▶ **EXERCISE DETAILS**
Every entry below should come back unchanged, except that the pictures are dropped.

Collected data
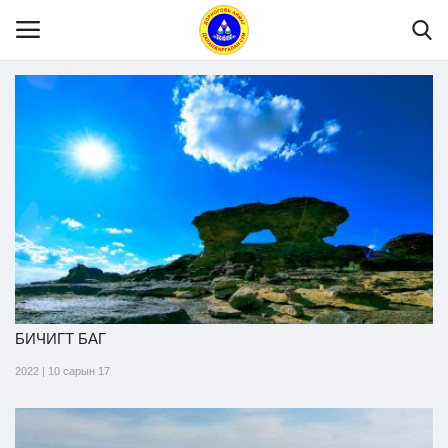
Нүүр
Танилцуулга
МЭДЭЭЛЭЛ
Хууль эрх зүй
БИЧИГТ БАГ
2022 | 10 сарын 17
Шилэн данс
Тендер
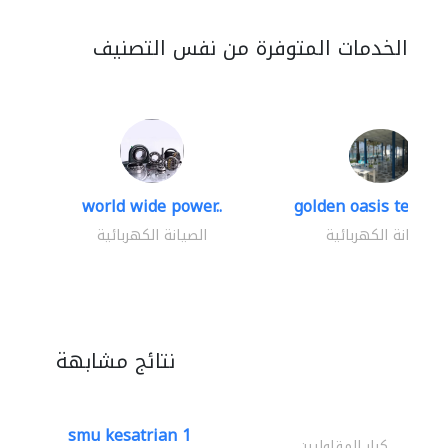
الخدمات المتوفرة من نفس التصنيف
world wide power..
golden oasis technica
الصيانة الكهربائية
الصيانة الكهربائية
نتائج مشابهة
smu kesatrian 1
كبار المقاوليين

▶ **EXERCISE RESULT**
Нүүр
Танилцуулга
МЭДЭЭЛЭЛ
Хууль эрх зүй
БИЧИГТ БАГ
2022 | 10 сарын 17
Шилэн данс
Тендер
الخدمات المتوفرة من نفس التصنيف
world wide power..
golden oasis technica
الصيانة الكهربائية
الصيانة الكهربائية
نتائج مشابهة
smu kesatrian 1
كبار المقاوليين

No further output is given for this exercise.